Action item: No pictures should appear in the copy; otherwise retype the entries exactly.

(Collection entries)
-- Opening Marker --

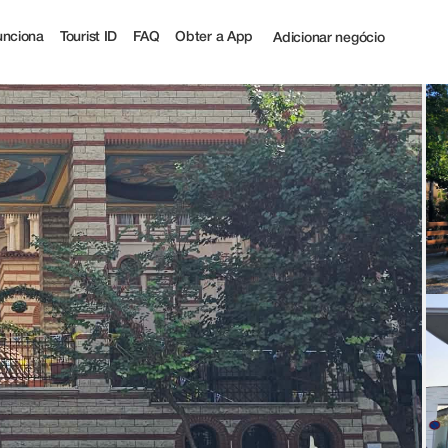
 Tourist
nciona
Tourist ID
FAQ
Obter a App
Adicionar negócio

-- Closing Marker --

Task answer:
 Tourist
nciona
Tourist ID
FAQ
Obter a App
Adicionar negócio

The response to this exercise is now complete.